Oh, God, he was so bloody!
“He will be dead if you leave him like that. Please, he has to go to a hospital. And I was told my girlfriend was here. Lisa. Where is she?” I asked as I took a half step back away from the blood that seemed to follow me wherever I stepped.
“Nikolai was toying with you, I am afraid. Having a little fun; it is in his nature to do so. There is no Lisa here, but I am sure as our newest Sustainer you could claim anyone you want. No one would refuse you, for the right price,” she said with a smile as she lifted her hands. There were tattoos on her palms, strange writing that made me shiver. I detected an accent but could not identify it.

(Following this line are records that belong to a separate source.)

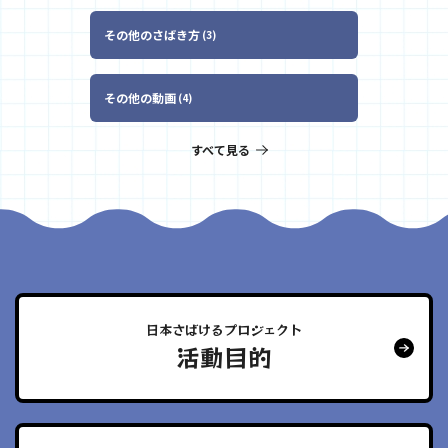
その他のさばき方
3
その他の動画
4
すべて見る
日本さばけるプロジェクト
活動目的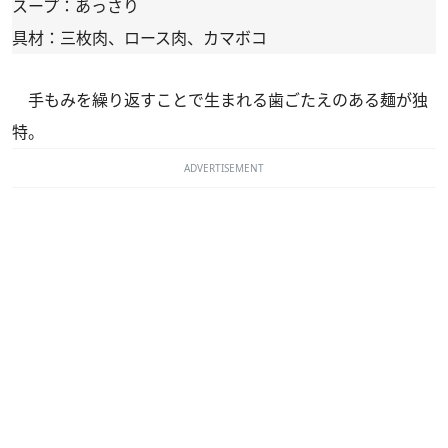
スープ：あっさり
具材：三枚肉、ロース肉、カマボコ
手もみを繰り返すことで生まれる歯ごたえのある麺が独
特。
ADVERTISEMENT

“You took Lisa, and I want her back. You monsters killed my sister, and I won’t let you have Lisa too. You won’t get away with any of this!” I wasn’t sure where I was going with that threat. I was really in no shape to make demands on this woman, but my frustration and grief overwhelmed me. “If you’re going to kill me or make me a vampire, just do it! Get it over with!”
Stepping through the blood completely unfazed, as if she did not notice it, the woman pounced on me, her brown hair flying behind her. With a fierce grip on my neck, she shoved me down to the floor and I shut my eyes and squelched a scream. If I was about to die, I wasn’t going to cry or beg for my life. My life was my own, and I would die on my own terms. Or at least I wouldn’t give her the satisfaction of begging. To my surprise, she didn’t kill me but licked my face and sniffed me. I was sure she would bite me any second, but the pain never came. I sensed a struggle within her; she wanted to kill me, she wanted it very badly. Her eyes glittered and her lip curled to show me her deadly teeth, but she either could not or would not strike. I wasn’t sure which.
r /> Be careful, Levi. You know she can read your mind.
And even as I had this thought, she released my neck and made a strange purring sound. Then she tossed her hair back as she shook her head and growled. Her eyes glittered steadily, and she gathered herself together and became “human” once again. I was reconsidering begging for my life.
“Your blood is precious, Levi Wallace. To kill you would be a crime. We have use for you yet. You will sustain my new king while he recovers, but do not fear. I will watch over you to make sure he doesn’t kill you. Not right away. He will be so hungry when he becomes one of the Frenzied. So. Very. Hungry.”
My mind raced with a hundred scenarios and none of them good. While we’d been talking, I could see that Rex had stopped breathing. He was dead now. But if he was like she said, how long would he stay dead? I didn’t understand any of this. Why me? How was it that I should be here?
“Of course you do not understand. How could you? How could you know how precious you are and how long we have waited to bring you to us? You could not know this. But you will understand soon enough. To be a Sustainer is an esteemed position in our world, Levi Wallace. And although it will hurt in the beginning, you will soon come to desire it. I will watch over you, young Levi.”
“You plan to feed me to Rex Teaser? Is that what you’re saying? Is he going to be like you? Why would you do that?” Stall for time. Think, damn it!
“Because like all of you mortals, my Beautiful One wants to stay beautiful forever. I have done nothing to him that he didn’t ask of me. The truth is, many ask but only a few are selected. Only a few are beautiful enough, talented enough. In your own way, you are much like Rex. But the powers of this world are allied against you, Levi Wallace. Your blood has given you purpose. And in that, I think, you are lucky.”